On-demand delivery has become prevailing for people to order meals and groceries online, especially during the pandemic. It is essential to dispatch massive orders to limited couriers to satisfy on-demand delivery users, especially during peak hours. Existing studies mainly focus on order dispatching within a region, and they are challenging to be applied to the cross-region courier displacement problem due to (1) unique practical factors, including regional spatial-temporal demand-supply dynamics and strict delivery time constraints, and (2) the large-scale setting and high-dimensional decision space given massive couriers in on-demand delivery.

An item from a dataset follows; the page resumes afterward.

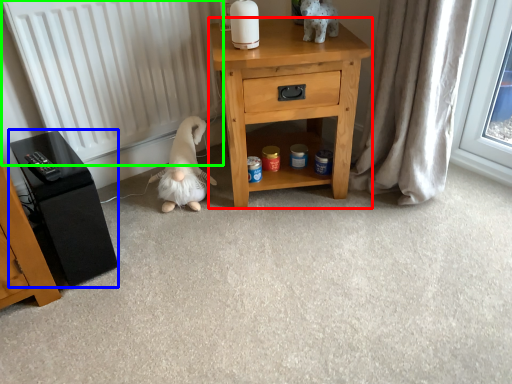 Question: Which object is positioned farthest from nightstand (highlighted by a red box)? Select from vanity (highlighted by a blue box) and radiator (highlighted by a green box).

Choices:
 (A) vanity
 (B) radiator

Answer: (A)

To address these challenges, in this work, we propose an efficient cross-region courier displacement framework, i.e., C ourier D isplacement R einforcement L earning (short for CDRL ) based on centralized multi-agent actor-critic, which first design the actor-critic network with a time-varying displacement intensity control module to capture demand-supply dynamics and utilize the centralized training and decentralized execution multi-agent framework to address the large-scale coordination. One-month real-world order records collected from one of the biggest on-demand delivery services in the world are utilized to show the performance of our design. The extensive results show that our method offers a 47.97% of increase in balancing supply and demand and reduces idle ride time by 24.62% simultaneously.

查看原文本刊更多论文

基于多Agent强化学习的按需配送跨区域快递员置换

按需配送已成为人们在网上订餐和订购食品杂货的主流，尤其是在疫情期间。向有限的快递员发送大量订单以满足按需配送用户的需求至关重要，尤其是在高峰时段。现有的研究主要集中在一个区域内的订单调度，由于（1）独特的现实因素，包括区域时空供需动态和严格的交货时间限制，这些研究很难应用于跨区域快递员位移问题，以及（2）在按需递送中给大量快递员的大规模设置和高维决策空间。为了应对这些挑战，在这项工作中，我们提出了一个有效的跨区域信使位移框架，即基于集中式多智能体行动者-批评者的信使位移强化学习（CDRL的缩写），首先设计了具有时变位移强度控制模块的actor-critic网络来捕捉供需动态，并利用集中训练和分散执行的多智能体框架来解决大规模协调问题。从世界上最大的按需配送服务之一收集的一个月的真实订单记录用于显示我们的设计性能。广泛的结果表明，我们的方法在平衡供需方面增加了47.97%，同时减少了24.62%的空转时间。

本文章由计算机程序翻译，如有差异，请以英文原文为准。

求助全文

约1分钟内获得全文求助全文

来源期刊

IEEE Transactions on Big Data Multiple-

CiteScore

11.80

自引率

2.80%

发文量

114

期刊介绍： The IEEE Transactions on Big Data publishes peer-reviewed articles focusing on big data. These articles present innovative research ideas and application results across disciplines, including novel theories, algorithms, and applications. Research areas cover a wide range, such as big data analytics, visualization, curation, management, semantics, infrastructure, standards, performance analysis, intelligence extraction, scientific discovery, security, privacy, and legal issues specific to big data. The journal also prioritizes applications of big data in fields generating massive datasets.